English barrister (1767-1841)

Sir George Harrison, FRS, KCH (19 June 1767 – 3 February 1841) was an English barrister and civil servant. During a tenure of twenty-one years at the Treasury, he presided over the growth of a professional civil service and an increasing transfer of power from political appointees to administrators.

==Biography==
An able young lawyer, he entered government service as register and counsel to the committee for redemption of land tax, initiated by Pitt in 1798, and was called to the bar in 1800. As the legal novelties of the redemption were worked out, his duties grew more routine, freeing him for promotion in 1805.

===Assistant Secretary of the Treasury===
In that year, Pitt appointed him to the newly created post of Assistant Secretary of the Treasury. His duties there were both clerical and administrative, serving to reduce the routine work of the second secretary. The increasing business of the Treasury at the time necessitated the growth of a specialised bureaucracy, relatively independent of the constraints of patronage, and Harrison would oversee its growth during the 21 years he spent in the post.

Upon the death of Pitt in 1806 and the formation of the Ministry of All the Talents, Harrison stood in some danger of losing his post at the Treasury. The Duke of Buckingham attempted to secure it for William Henry Fremantle, and Harrison was only protected by the firmness of Grenville. Harrison and the first secretary, Vansittart were instrumental in the creation of Petty's "New Plan of Finance", and for this and his assiduity in dischanging his duties, Harrison received a raise in pay from £2 000 p.a. to £2 500 in 1807.
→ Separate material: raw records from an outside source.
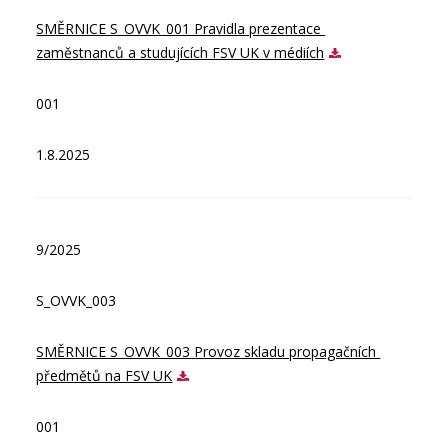
SMĚRNICE S_OVVK_001 Pravidla prezentace 
zaměstnanců a studujících FSV UK v médiích
001
1.8.2025
9/2025
S_OVVK_003
SMĚRNICE S_OVVK_003 Provoz skladu propagačních 
předmětů na FSV UK
001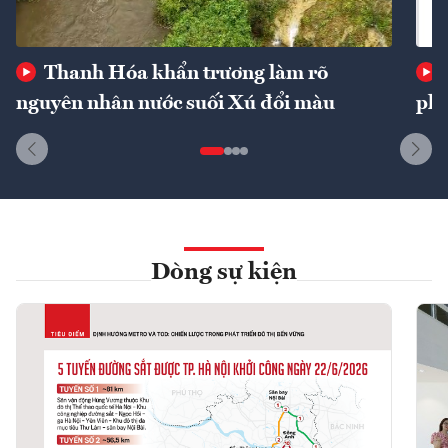
Thanh Hóa khẩn trương làm rõ
nguyên nhân nước suối Xú đổi màu
phí
Dòng sự kiện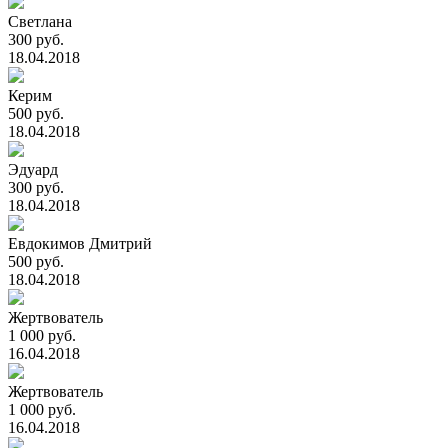
Светлана
300 руб.
18.04.2018
Керим
500 руб.
18.04.2018
Эдуард
300 руб.
18.04.2018
Евдокимов Дмитрий
500 руб.
18.04.2018
Жертвователь
1 000 руб.
16.04.2018
Жертвователь
1 000 руб.
16.04.2018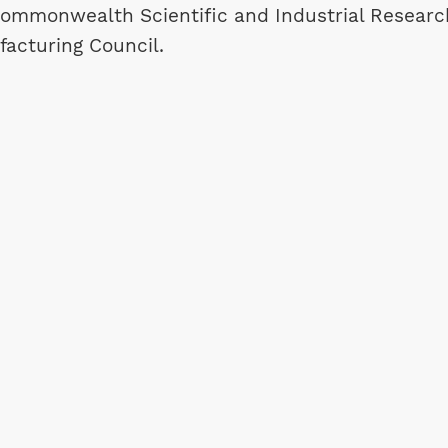
(Commonwealth Scientific and Industrial Researc
facturing Council.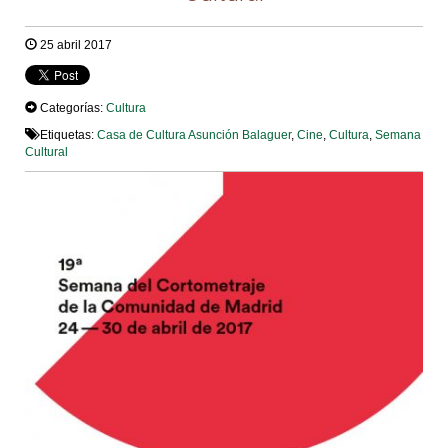
25 abril 2017
Categorías:
Cultura
Etiquetas:
Casa de Cultura Asunción Balaguer
,
Cine
,
Cultura
,
Semana
Cultural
===Auditor of the Treasury===
Having survived the change of ministries in 1806, Harrison easily weathered the fall of the coalition, and became a trusted adviser to Spencer Perceval. Harrison handled the financing of the Peninsular War, became one of the two auditors of the treasury in 1807, and helped to reorganise the audit office. He was admitted a Fellow of the Royal Society on 5 February 1807. His pay was raised again to £3 000 p.a. in 1809. With the accession of Liverpool as Prime Minister in 1812, his old colleague Vanisttart became Chancellor of the Exchequer, and Harrison's influence and responsibility at the Treasury reached their greatest heights. He acted as an adviser to the government in regard to the organisation of the Treasury, and to the Chancellor of the Exchequer in his dealings with the Bank of England and City financial interests. He also played some role in aiding the first secretary, whose duties now principally concerned patronage and politics. Harrison's extensive knowledge of the Treasury and talents for efficient administration were highly respected, and his salary raised to £3 500 p.a. in 1815.
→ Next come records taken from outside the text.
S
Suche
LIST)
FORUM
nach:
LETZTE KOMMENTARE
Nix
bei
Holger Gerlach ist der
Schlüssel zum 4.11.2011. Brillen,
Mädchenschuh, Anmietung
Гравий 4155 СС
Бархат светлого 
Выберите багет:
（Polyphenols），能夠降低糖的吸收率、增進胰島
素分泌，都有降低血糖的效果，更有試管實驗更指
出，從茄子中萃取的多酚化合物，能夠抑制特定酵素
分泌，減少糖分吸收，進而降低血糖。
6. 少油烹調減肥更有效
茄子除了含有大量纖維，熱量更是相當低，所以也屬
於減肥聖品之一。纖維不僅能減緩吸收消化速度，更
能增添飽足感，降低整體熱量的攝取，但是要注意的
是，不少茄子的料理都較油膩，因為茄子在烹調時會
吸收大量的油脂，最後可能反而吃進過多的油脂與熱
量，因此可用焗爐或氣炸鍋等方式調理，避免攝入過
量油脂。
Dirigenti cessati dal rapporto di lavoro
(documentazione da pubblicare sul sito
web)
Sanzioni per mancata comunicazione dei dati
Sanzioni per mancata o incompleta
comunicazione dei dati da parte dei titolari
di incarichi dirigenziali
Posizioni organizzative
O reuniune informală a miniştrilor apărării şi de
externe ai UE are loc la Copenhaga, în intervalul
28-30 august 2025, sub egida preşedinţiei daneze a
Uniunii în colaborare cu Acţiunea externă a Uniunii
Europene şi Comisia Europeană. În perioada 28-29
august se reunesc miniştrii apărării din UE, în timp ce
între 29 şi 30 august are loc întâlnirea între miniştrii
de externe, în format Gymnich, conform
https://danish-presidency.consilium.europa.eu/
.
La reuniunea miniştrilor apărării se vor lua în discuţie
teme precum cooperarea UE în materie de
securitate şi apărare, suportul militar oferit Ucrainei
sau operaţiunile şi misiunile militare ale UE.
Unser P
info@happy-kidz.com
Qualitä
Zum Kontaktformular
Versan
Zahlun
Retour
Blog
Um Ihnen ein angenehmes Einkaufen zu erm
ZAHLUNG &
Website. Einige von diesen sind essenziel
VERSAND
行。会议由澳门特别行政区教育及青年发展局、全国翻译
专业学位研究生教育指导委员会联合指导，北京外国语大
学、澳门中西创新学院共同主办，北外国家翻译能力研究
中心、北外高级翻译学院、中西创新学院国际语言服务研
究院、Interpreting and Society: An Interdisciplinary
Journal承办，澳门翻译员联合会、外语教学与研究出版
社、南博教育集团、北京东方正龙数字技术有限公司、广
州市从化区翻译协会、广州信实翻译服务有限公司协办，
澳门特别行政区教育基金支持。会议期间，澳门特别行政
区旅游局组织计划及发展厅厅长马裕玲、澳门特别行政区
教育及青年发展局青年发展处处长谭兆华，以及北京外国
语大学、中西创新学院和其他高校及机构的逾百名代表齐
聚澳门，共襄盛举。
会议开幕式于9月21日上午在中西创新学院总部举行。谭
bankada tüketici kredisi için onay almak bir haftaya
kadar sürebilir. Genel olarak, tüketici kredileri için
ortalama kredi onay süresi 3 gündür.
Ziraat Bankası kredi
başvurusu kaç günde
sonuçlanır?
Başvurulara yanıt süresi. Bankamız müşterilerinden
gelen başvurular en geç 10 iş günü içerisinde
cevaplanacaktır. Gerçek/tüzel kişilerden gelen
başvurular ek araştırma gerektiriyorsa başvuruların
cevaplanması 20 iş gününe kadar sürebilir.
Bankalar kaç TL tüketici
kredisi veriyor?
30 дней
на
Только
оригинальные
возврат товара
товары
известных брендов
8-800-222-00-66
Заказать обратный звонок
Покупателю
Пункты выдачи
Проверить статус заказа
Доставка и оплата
Under his tenure, control of Treasury business largely passed into the hands of the bureaucrats and clerks of which he was chief. After 1809, the meetings of the Lords of the Treasury became largely pro forma, and the Prime Minister and Chancellor ceased to attend them in 1827.

===Auditor of the Duchy of Cornwall===
In 1826, Harrison resigned the secretaryship (and auditorship), to be replaced as Assistant Secretary by his subordinate William Hill. His legacy at the Treasury was to have lain the foundations for the modern Civil Service.
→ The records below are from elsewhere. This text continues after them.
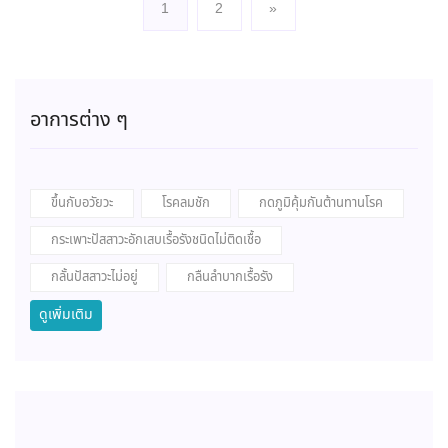
1
2
»
(current)
อาการต่าง ๆ
ขึ้นกับอวัยวะ
โรคลมชัก
กดภูมิคุ้มกันต้านทานโรค
กระเพาะปัสสาวะอักเสบเรื้อรังชนิดไม่ติดเชื้อ
กลั้นปัสสาวะไม่อยู่
กลืนลำบากเรื้อรัง
ดูเพิ่มเติม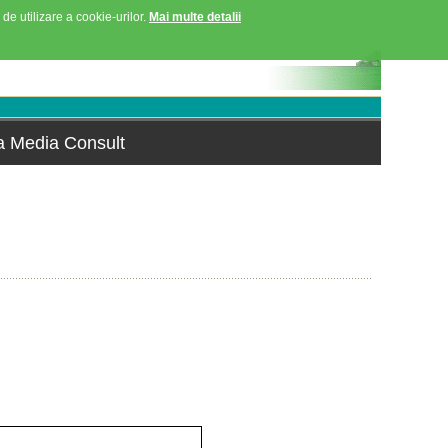
 de utilizare a cookie-urilor.
Mai multe detalii
la Media Consult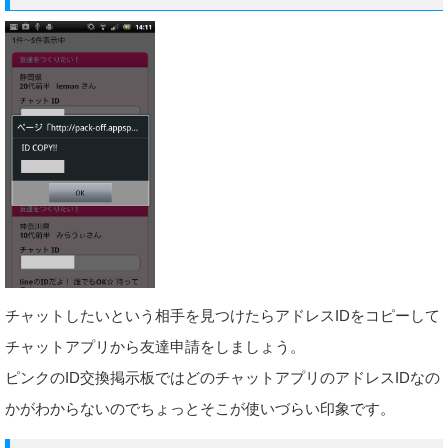
チャットしたいという相手を見つけたらアドレスIDをコピーして
チャットアプリから友達申請をしましょう。
ピンクのID交換掲示板ではどのチャットアプリのアドレスIDなの
かがわからないのでちょっとそこが使いづらい印象です。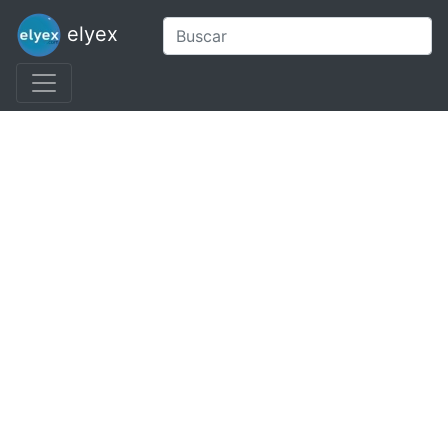
elyex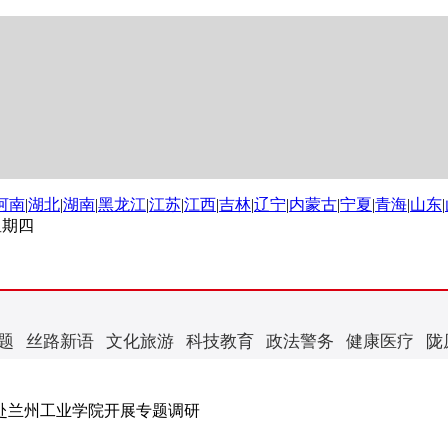
河南
|
湖北
|
湖南
|
黑龙江
|
江苏
|
江西
|
吉林
|
辽宁
|
内蒙古
|
宁夏
|
青海
|
山东
|
 星期四
题
丝路新语
文化旅游
科技教育
政法警务
健康医疗
陇
赴兰州工业学院开展专题调研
In 1823, while still at the Treasury, Harrison had been appointed auditor of the Duchy of Cornwall, and in 1826 became auditor of the Duchy of Lancaster, posts which he held until his death. His "Substance of a Report on the Laws and Jurisdiction of the Stannaries in Cornwall" was published in 1835. It is possible that this work may have been drawn on in the legal proceedings which terminated in the passage of the Cornwall Submarine Mines Act of 1858.

He was appointed Knight Commander of the Royal Guelphic Order and Knight Bachelor in 1831, one of the first civil servants to receive knighthood.

===Family===
By his first wife, Dorothy Bunting (m. 1791; d. 1802), he had two sons, one of whom died in youth; he had no children by his second wife, Ann (m. 1829; d. 1840), widow of his subordinate and successor William Hill.